Like Blood, Sweat and Tears, Creedence Clearwater Revival is a band with an interesting musical impact. They came out of San Francisco, yet they were less Haight-Ashbury than they were southern rock. Their music was less of a product of the times than it was a product of a back-to-basics approach. Of course, that back-to-basics approach gives us music that is essentially timeless. We heard Suzie Q (their first single), and Fortunate Son.
We finished tonight’s show with some Charles Mingus. Of all the interesting albums that Mingus assembled, one of the more interesting of Mingus’ albums may have been his 1972 album Let My Children Hear Music. He had been working with larger ensembles for some time before taking time off due to health problems, but he had never worked with a full big band like the one that would be assembled for this album. The music that he intended to record for the album had been percolating in his mind in various forms for an extended period of time (one going as far back as 1939), and several of the pieces had been recorded or performed in one format or the other. But he had some rather pointed ideas for this album, most notably in the instrumentation, which went far beyond the usual parameters of jazz, even for big band. Here is Mingus writing for the liner notes:
As I say, let my children have music. Jazz – The way it has been handled in the past – stifles them so that they believe only in the trumpet, trombone, saxophone, maybe a flute now and then or a clarinet. But it is not enough. I think it is time our children were raised to think they can play bassoon, oboe, English horn, French horn, full percussion, violin, cello. The results would be – well the Philharmonic would not be the only answer then. If we so-called jazz musicians who are the composers, the spontaneous composers, started including these instruments in our music, it would open everything up, it would get rid of prejudice because the musicianship would be so high in caliber that they symphony couldn’t refuse us.

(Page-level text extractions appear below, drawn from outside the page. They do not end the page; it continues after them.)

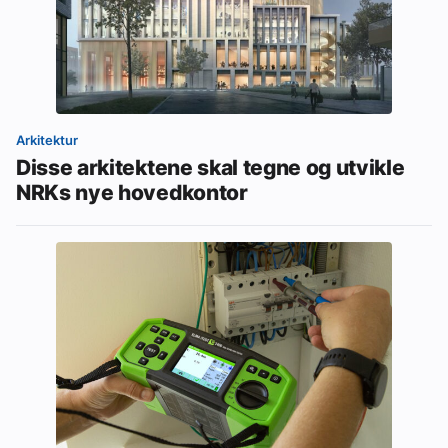
Arkitektur
Disse arkitektene skal tegne og utvikle
NRKs nye hovedkontor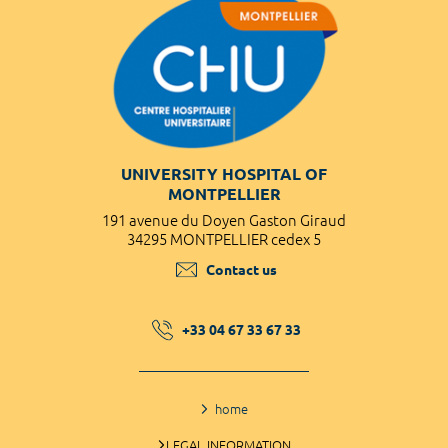
UNIVERSITY HOSPITAL OF
MONTPELLIER
191 avenue du Doyen Gaston Giraud
34295 MONTPELLIER cedex 5
Contact us
+33 04 67 33 67 33
home
LEGAL INFORMATION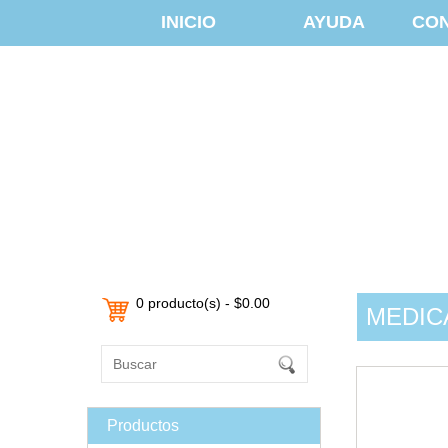
INICIO
AYUDA
CO
0 producto(s) - $0.00
MEDIC
Productos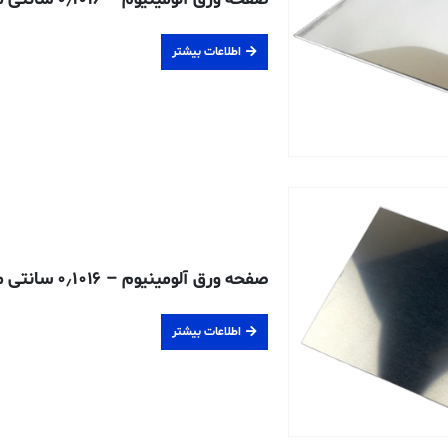
اطلاعات بیشتر
صفحه ورق آلومینیوم – ۰٫۱۰۱۶ سانتی متری – ۳۰۰۳-H14
اطلاعات بیشتر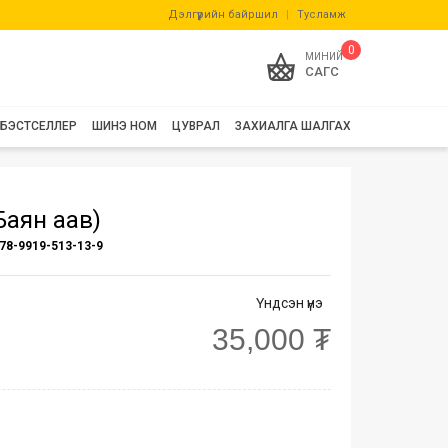
Дэлгүүрийн байршил
|
Тусламж
0
МИНИЙ
САГС
БЭСТСЕЛЛЕР
ШИНЭ НОМ
ЦУВРАЛ
ЗАХИАЛГА ШАЛГАХ
Баян аав)
78-9919-513-13-9
Үндсэн үнэ
35,000 ₮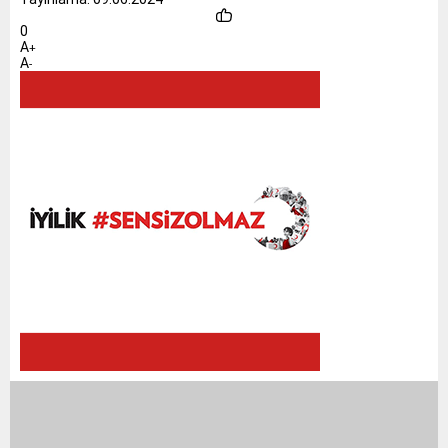
0
A
+
A
-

In fact, who wants to be in the symphony anyway, nowadays? If you stop and take note of what jazz has done, and the kind of musicianship which has developed from each instrument, it becomes obvious that it has made each player a virtuoso.
In this album, Mingus practiced what he was preaching. Several of the songs on the album, including the two (The Shoes of the Fisherman’s Wife are Some Jive-Ass Slippers and The Chill of Death) heard tonight, are scored for configurations of ten woodwinds (ranging from piccolos to contra-bass clarinets), brass which includes French horns (and notably so), and a bass section that includes six basses and a cello. Just as the instrumentation is aggressive, so is the performance, with two or three soloists sometimes soloing over each other. The first half of The Chill of Death revolves around the recitation of a poem that is rather Poe-ish in its subject (I do not know the writer, but I assume that it was Mingus), before turning to an instrumental. Mingus wrote in his liner notes about wanting to build new tall buildings in music. Well, “tall buildings in music” can’t get much taller than this.